The broader claim on the model card is a 50% average reduction in thinking tokens, with macro numbers landing at 45.8% fewer tokens on out-of-domain benchmarks and 57.7% on the in-domain set the team trained toward. In practice it shows up unevenly. MMLU-Pro tokens drop 53.7% for essentially unchanged accuracy (85.9% to 85.4%), LiveCodeBench tokens drop 41.1% while accuracy rises from 80.7% to 84.3%, and safety-tuned refusal behavior holds within noise, with Nemotron-Safety moving from 98.9% to 99.0% and HEx-PHI from 99.9% to 100.0%. The card also reports out-of-domain truncation failures falling from 2.9% to 0.4%, which if it replicates is arguably the more useful production number than any single benchmark point.

Why this matters if you are not fine-tuning reasoning models yourself: the token bill for chain-of-thought inference has quietly become the dominant cost line for anyone running these systems at scale, and it is roughly proportional to how long the model "thinks." A recipe that halves that trace, if it survives outside the authors' own eval grid, changes the unit economics of reasoning-mode inference more than another accuracy point on a leaderboard does.

The honest caveats sit on the same page.
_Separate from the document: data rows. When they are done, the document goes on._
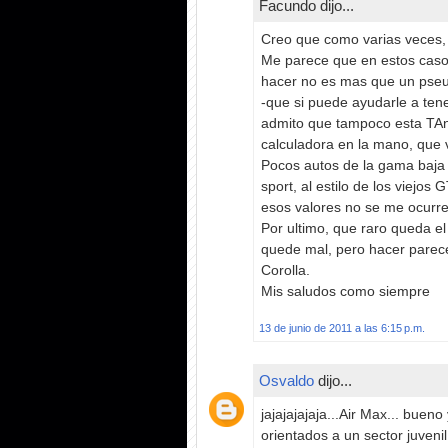
Facundo dijo...
Creo que como varias veces, 
Me parece que en estos casos
hacer no es mas que un pseu
-que si puede ayudarle a tene
admito que tampoco esta TAn
calculadora en la mano, que 
Pocos autos de la gama baja 
sport, al estilo de los viejos
esos valores no se me ocurr
Por ultimo, que raro queda el
quede mal, pero hacer parece
Corolla.
Mis saludos como siempre
13 de junio de 2011 a las 6:15 p.m.
Osvaldo
dijo...
jajajajajaja...Air Max... bue
orientados a un sector juveni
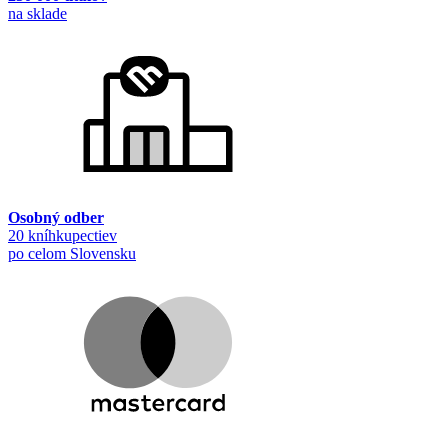
na sklade
Osobný odber
20 kníhkupectiev
po celom Slovensku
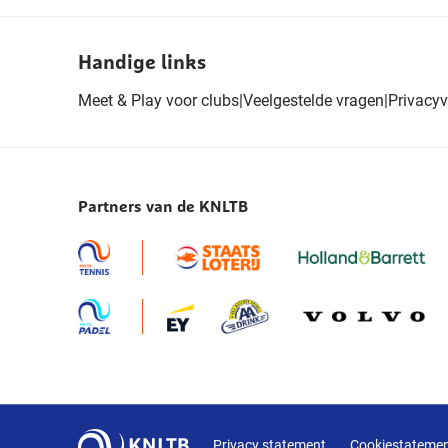
Handige links
Meet & Play voor clubs
|
Veelgestelde vragen
|
Privacyv
Partners van de KNLTB
Privacy statement
Cookiestateme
These are BottleCapAI's own numbers on a self-published model card, not an independent replication, and the hardest reasoning benchmarks do slip: GPQA-Diamond drops from 85.5% to 83.8%, HMMT from 88.0% to 84.7%. What the card doesn't give you is the training recipe in any real detail, wall-clock latency rather than token counts, or behavior on long-horizon agentic tasks outside the listed suite. The interesting question for the next few weeks is whether the same "spend fewer tokens without losing much" property holds when someone else runs the model on their own workload.